Exercise details: State how many lines in the following entries contain the word "Mobile". No other output.

*** Input ***

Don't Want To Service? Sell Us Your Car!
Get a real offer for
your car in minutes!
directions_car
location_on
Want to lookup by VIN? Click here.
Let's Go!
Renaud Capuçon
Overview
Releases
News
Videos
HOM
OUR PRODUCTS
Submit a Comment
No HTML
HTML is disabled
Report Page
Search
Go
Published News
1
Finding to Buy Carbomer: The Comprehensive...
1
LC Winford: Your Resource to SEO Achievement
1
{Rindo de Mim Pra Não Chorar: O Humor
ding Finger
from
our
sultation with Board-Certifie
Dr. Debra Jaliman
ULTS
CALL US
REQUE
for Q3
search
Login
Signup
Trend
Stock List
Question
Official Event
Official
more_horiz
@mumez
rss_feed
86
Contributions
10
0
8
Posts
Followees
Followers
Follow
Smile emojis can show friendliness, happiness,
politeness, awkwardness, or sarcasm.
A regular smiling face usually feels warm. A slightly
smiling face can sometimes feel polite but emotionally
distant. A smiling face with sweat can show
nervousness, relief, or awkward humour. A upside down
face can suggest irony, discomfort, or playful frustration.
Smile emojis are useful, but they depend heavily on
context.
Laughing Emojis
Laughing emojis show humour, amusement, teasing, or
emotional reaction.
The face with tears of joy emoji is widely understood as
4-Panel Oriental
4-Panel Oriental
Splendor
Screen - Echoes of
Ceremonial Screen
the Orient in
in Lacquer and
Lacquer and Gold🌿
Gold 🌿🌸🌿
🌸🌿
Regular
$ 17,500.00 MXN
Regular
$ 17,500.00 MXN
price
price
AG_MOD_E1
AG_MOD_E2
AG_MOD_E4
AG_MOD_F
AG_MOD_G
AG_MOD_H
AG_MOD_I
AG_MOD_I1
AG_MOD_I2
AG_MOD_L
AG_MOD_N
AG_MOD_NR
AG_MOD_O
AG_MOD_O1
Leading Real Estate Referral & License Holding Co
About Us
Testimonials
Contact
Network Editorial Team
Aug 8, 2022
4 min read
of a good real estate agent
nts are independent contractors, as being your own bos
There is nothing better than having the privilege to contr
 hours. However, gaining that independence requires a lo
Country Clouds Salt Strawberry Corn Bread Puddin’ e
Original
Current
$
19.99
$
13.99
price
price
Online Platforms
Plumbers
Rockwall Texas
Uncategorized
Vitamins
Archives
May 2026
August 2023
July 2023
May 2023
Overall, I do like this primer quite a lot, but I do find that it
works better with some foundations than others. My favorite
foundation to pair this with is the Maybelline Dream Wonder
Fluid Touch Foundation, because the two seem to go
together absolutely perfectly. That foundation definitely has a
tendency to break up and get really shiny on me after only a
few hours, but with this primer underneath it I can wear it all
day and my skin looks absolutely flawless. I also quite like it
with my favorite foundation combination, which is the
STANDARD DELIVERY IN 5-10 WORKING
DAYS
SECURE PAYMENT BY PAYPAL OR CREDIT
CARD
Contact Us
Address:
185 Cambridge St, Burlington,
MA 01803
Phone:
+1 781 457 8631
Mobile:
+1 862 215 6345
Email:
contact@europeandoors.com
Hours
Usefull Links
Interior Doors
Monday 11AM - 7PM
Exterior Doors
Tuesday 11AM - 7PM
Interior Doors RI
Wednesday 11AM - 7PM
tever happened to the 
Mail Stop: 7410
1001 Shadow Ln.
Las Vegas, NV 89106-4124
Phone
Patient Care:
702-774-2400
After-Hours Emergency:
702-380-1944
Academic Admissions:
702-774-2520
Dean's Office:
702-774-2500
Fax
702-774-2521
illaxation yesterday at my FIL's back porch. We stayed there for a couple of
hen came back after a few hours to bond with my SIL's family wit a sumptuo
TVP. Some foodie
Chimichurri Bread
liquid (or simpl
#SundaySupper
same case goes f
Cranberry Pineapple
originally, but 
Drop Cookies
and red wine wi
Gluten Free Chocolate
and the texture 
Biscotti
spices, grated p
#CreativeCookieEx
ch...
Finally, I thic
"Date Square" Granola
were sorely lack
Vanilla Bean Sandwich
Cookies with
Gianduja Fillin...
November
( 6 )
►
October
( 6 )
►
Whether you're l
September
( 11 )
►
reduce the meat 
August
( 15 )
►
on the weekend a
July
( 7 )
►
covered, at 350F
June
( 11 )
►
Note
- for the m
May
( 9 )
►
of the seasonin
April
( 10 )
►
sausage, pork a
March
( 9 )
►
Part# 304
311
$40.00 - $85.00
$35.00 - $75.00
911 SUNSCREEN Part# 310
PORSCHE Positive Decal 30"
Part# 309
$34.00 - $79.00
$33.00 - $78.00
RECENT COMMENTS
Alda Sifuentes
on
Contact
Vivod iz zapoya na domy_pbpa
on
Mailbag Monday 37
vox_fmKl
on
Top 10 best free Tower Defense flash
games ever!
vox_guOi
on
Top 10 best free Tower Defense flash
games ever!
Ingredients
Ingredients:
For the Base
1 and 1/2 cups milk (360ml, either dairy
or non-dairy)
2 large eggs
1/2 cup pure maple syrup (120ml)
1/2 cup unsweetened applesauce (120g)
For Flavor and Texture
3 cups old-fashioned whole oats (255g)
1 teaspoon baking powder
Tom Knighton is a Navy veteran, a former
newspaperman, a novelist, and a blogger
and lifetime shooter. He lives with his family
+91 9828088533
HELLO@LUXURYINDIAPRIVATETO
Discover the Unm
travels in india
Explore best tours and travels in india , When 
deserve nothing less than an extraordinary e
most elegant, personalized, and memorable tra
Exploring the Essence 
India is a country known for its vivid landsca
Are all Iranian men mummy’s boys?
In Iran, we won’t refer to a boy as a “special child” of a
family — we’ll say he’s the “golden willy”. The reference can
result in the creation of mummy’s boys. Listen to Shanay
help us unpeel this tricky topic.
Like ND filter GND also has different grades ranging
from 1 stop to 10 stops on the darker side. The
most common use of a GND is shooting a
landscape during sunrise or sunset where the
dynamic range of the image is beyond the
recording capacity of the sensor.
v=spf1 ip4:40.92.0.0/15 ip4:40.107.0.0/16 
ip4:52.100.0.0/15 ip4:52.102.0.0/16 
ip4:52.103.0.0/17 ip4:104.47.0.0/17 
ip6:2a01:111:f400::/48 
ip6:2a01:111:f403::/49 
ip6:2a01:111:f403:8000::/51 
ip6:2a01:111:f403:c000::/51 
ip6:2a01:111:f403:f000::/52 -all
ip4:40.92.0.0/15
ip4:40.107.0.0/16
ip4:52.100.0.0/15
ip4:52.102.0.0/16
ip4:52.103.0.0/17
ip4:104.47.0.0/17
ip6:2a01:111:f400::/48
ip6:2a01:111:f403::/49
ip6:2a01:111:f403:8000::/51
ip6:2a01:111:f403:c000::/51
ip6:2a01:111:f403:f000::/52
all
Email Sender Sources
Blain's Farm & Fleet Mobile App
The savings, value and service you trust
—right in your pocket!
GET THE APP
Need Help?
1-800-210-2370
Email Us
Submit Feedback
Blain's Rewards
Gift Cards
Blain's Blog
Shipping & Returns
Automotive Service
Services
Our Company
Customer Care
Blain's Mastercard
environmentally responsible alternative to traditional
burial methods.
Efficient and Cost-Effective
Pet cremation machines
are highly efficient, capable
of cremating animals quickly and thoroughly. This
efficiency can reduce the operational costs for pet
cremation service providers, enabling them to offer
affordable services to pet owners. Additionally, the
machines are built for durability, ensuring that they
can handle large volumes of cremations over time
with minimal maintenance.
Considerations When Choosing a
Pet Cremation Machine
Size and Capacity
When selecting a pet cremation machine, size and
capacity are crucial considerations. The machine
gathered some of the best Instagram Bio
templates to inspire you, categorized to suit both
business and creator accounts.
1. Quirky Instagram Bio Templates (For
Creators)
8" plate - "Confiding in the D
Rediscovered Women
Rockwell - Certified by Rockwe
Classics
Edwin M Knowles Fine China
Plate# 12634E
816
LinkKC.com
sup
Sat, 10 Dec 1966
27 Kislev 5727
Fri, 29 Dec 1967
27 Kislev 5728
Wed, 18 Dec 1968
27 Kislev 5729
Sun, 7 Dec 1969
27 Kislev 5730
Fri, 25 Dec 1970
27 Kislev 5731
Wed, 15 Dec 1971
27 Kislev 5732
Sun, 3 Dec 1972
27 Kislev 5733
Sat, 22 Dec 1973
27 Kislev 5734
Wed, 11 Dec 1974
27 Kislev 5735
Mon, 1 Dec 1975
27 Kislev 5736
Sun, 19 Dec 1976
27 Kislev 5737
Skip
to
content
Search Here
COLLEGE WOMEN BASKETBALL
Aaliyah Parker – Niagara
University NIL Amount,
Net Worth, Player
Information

*** End of Input ***

Your response: 2